The term particle, I should think, has mass
built into it by definition. But if you will
consider the wave/particle duality of
matter, does a wave have mass?
When I was a boy, forty years ago, an atheist had some pretty firm ground to stand on. Really it was already too late for him but your average atheist's concept of the cosmos was not all that fantastic or limitless. Oh yeah, we had heard by then that the universe was 'infinite' but who amoung us had even the tiniest inkling of infinite?
Then along came guys like Carl Sagan (bless his pagan soul even though he was a godless piker) and the Hubbel telescope. Now we have pictures of galaxies scattered thicker than the stars we can see with earthbound telescopes in every direction and we know that each one of them is akin in size to our own and we know that we cannot even really grasp the enormity of our own one little galaxy. But we have an inkling.
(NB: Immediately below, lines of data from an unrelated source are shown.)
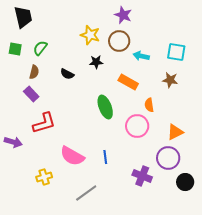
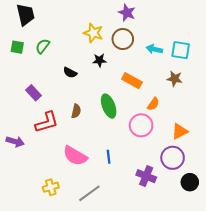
cyan arrow: (141, 56) -> (154, 49), moved
brown semicircle: (34, 72) -> (76, 111), moved
orange semicircle: (149, 105) -> (153, 104), turned -136
yellow cross: (44, 177) -> (51, 187), moved

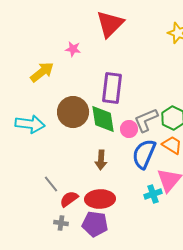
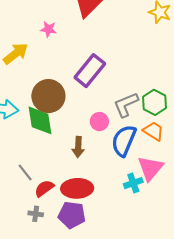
purple rectangle: (112, 88) -> (90, 71), turned 32
green diamond: (103, 119) -> (40, 120), moved
pink circle: (129, 129) -> (99, 122), moved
We know enough to realize that the universe we can SEE is an impossiblity. It's just impossibly big. The situation we find ourselves in is just ...... impossible. It's almost as impossible believing there is an intelligence, a being, a God who willed the whole thing into being. It's as impossible the scientifically supported 'near fact' that at the moment of the big bang .... nothing became everything Hubble can see at our moment in time. It's all impossible. It's all just too fantastic to grasp.
So the poor atheist today just knows too much. He no longer has a nice neat little scientific universe to postulate as a more creditable alternative to a God created universe. Each idea is equally absurd to our enfeebled little minds. BUT one is now trully free to place his faith with confidence for logic recoils from everything we know as fact now so why fear the decision to have faith in God? One is in an impossible pickle anyway. Ya might as well take the safe bet.
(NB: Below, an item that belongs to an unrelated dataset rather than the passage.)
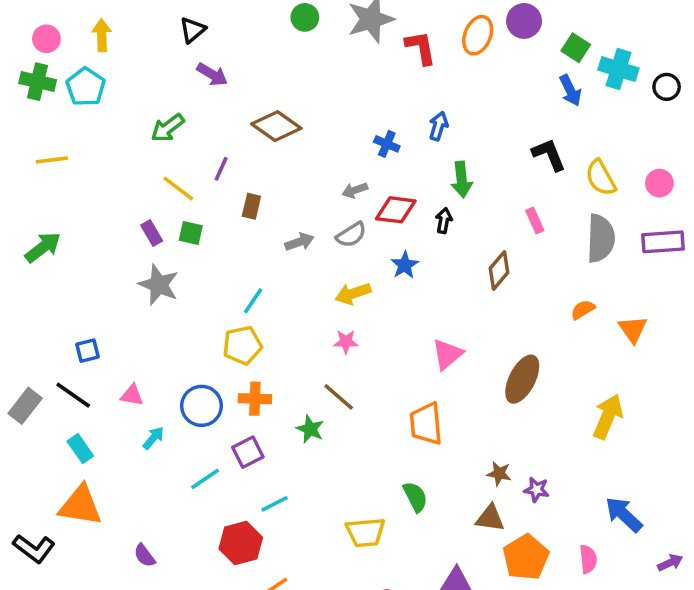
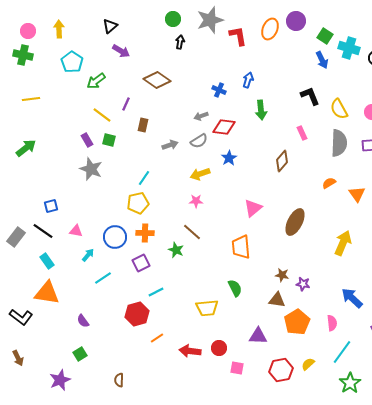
cyan pentagon: (86, 87) -> (72, 62), moved
black arrow: (444, 221) -> (180, 42), moved
cyan line: (205, 479) -> (103, 278), moved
The strong and weak nuclear forces? Electron shielding? Gluon attraction? Too bad Physicist isn't here, I'm in over my head..
Light is both a wave and a particle. Einstein won the Nobel prize for his work on the photoelectric effect. It predicted the particle-like features of light.
Light is quantized into photons. When light strikes a metal plate, electrons are released. If light were only wave-like, the frequency of the light would not affect the number of electrons released. Since light has a particle-nature, the higher frequency light of the same intensity (energy content) as lower frequency light liberates more electrons from a metal plate.
But I do think that whenever energy is drawn upon itself, when orbits are entered and achieved, mass comes into play.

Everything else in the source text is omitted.